▶ _Study material_

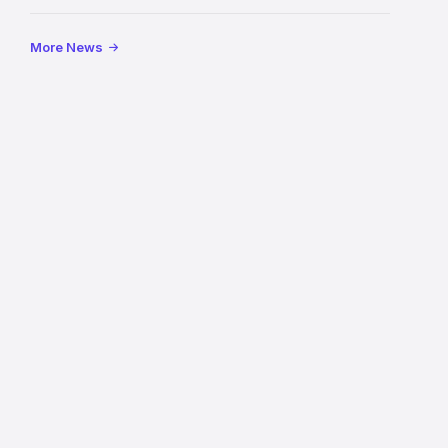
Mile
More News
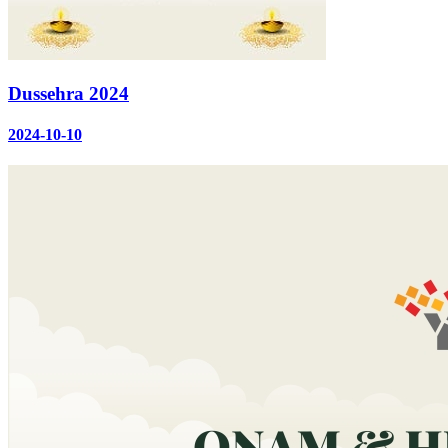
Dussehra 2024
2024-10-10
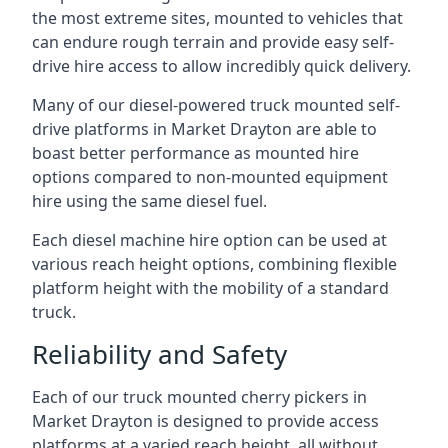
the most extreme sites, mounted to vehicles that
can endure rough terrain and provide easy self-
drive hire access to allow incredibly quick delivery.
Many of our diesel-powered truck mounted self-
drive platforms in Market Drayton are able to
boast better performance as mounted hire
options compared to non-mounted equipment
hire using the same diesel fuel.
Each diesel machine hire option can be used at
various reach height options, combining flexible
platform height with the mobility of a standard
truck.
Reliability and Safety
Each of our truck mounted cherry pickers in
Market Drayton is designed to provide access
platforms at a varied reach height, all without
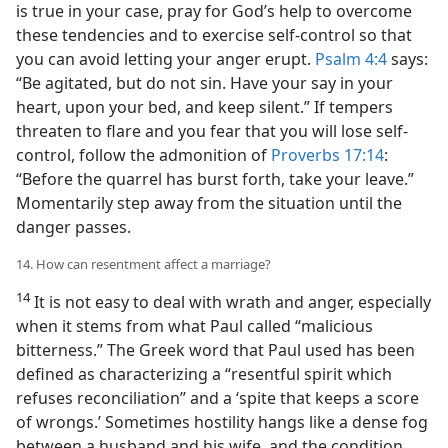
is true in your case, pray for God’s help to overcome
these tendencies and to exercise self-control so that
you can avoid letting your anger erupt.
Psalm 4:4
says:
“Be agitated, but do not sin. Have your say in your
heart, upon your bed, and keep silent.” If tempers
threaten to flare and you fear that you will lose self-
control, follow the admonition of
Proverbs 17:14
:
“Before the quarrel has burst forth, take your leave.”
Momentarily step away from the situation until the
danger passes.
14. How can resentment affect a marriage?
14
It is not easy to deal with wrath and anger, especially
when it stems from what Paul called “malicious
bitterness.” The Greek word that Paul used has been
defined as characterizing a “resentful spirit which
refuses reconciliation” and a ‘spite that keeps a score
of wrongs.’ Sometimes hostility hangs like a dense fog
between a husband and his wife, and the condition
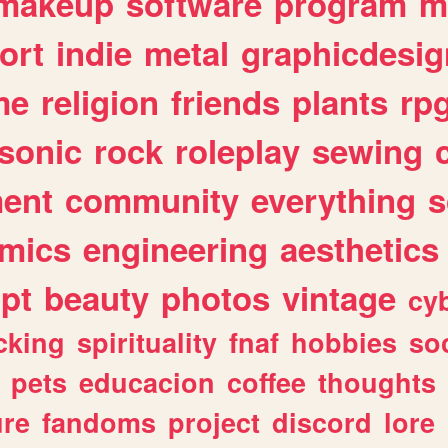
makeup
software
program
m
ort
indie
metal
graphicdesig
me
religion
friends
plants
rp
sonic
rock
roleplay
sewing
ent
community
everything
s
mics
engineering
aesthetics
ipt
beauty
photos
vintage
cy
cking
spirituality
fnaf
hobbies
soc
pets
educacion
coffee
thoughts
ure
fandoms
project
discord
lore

▶ _How to complete this task_
Output the complete listing exactly. Pictures stay out.

▶ _Answer section_
Mile
More News
Dussehra 2024
2024-10-10
the most extreme sites, mounted to vehicles that
can endure rough terrain and provide easy self-
drive hire access to allow incredibly quick delivery.
Many of our diesel-powered truck mounted self-
drive platforms in Market Drayton are able to
boast better performance as mounted hire
options compared to non-mounted equipment
hire using the same diesel fuel.
Each diesel machine hire option can be used at
various reach height options, combining flexible
platform height with the mobility of a standard
truck.
Reliability and Safety
Each of our truck mounted cherry pickers in
Market Drayton is designed to provide access
platforms at a varied reach height, all without
is true in your case, pray for God’s help to overcome
these tendencies and to exercise self-control so that
you can avoid letting your anger erupt.
Psalm 4:4
says:
“Be agitated, but do not sin. Have your say in your
heart, upon your bed, and keep silent.” If tempers
threaten to flare and you fear that you will lose self-
control, follow the admonition of
Proverbs 17:14
:
“Before the quarrel has burst forth, take your leave.”
Momentarily step away from the situation until the
danger passes.
14. How can resentment affect a marriage?
14
It is not easy to deal with wrath and anger, especially
when it stems from what Paul called “malicious
bitterness.” The Greek word that Paul used has been
defined as characterizing a “resentful spirit which
refuses reconciliation” and a ‘spite that keeps a score
of wrongs.’ Sometimes hostility hangs like a dense fog
between a husband and his wife, and the condition
makeup
software
program
m
ort
indie
metal
graphicdesig
me
religion
friends
plants
rp
sonic
rock
roleplay
sewing
ent
community
everything
s
mics
engineering
aesthetics
ipt
beauty
photos
vintage
cy
cking
spirituality
fnaf
hobbies
soc
pets
educacion
coffee
thoughts
ure
fandoms
project
discord
lore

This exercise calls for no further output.